Restrukturyzacja polskich stoczni
busy Holandia-Wrocław
Polskie stocznie miały zbliżać się ku upadkowi i lada chwila zbankrutować. Tak przynajmniej przypuszczały media, na podstawie analizy problemów, jakie miały stocznie państwowe.
Tymczasem stocznie prywatne po pewnych zmianach w zasadach funkcjonowania działają bardzo sprawnie.
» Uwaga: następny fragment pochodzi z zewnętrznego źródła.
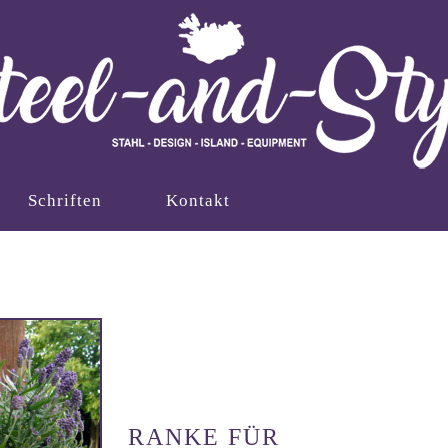
Schriften
Kontakt
RANKE FÜR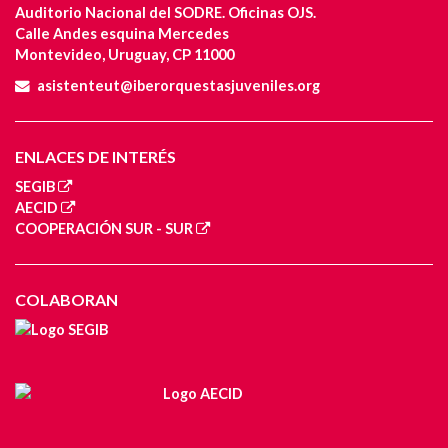
Auditorio Nacional del SODRE. Oficinas OJS.
Calle Andes esquina Mercedes
Montevideo, Uruguay, CP 11000
asistenteut@iberorquestasjuveniles.org
ENLACES DE INTERÉS
SEGIB
AECID
COOPERACIÓN SUR - SUR
COLABORAN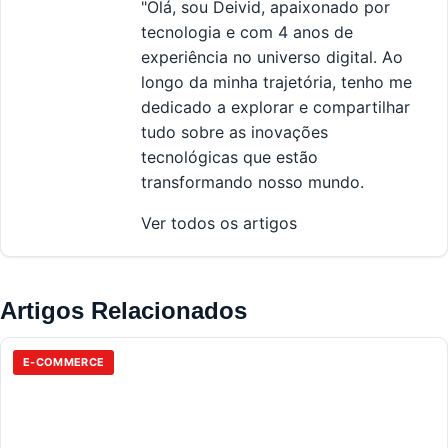
"Olá, sou Deivid, apaixonado por
tecnologia e com 4 anos de
experiência no universo digital. Ao
longo da minha trajetória, tenho me
dedicado a explorar e compartilhar
tudo sobre as inovações
tecnológicas que estão
transformando nosso mundo.
Ver todos os artigos
Artigos Relacionados
E-COMMERCE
Przede wszystkim polskie stocznie zamiast budować stalowe kolosy dopasowały się do nowych realiów rynku i zaczęły współpracę z zagranicznymi stoczniami.
Dzięki temu zaczęły tworzyć bardziej opływowe, zwinne i sterowne statki, przy okazji wykorzystujący najnowocześniejszą technologia, jaką mogą śmiało rywalizować z światowymi mocarstwami. Na chwilę obecną Polska uważana jest za drugie europejskiej mocarstwo w przemyśle stoczniowy, tuż za Niecami.
Polskie firmy mają zabookowane zlecenia już nawet do 2019 roku, co tylko pokazuje, jak efektywne i dobre jakościowo są prace wykonywanie przez polskie stocznie. Podaje się, że w polskim sektorze stoczniowym pracuje teraz ponad 30 tysięcy pracowników, których zarobki przekraczają średnią krajową.
Z taniej siły roboczej wykwalifikowali się wykształceni specjaliści, pożądani przez światowe stocznie.